--- START ---
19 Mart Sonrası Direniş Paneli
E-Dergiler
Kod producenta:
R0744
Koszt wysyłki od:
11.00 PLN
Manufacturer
--- END ---
All the records above need to be restated exactly, line by line.

### Response area
19 Mart Sonrası Direniş Paneli
E-Dergiler
Kod producenta:
R0744
Koszt wysyłki od:
11.00 PLN
Manufacturer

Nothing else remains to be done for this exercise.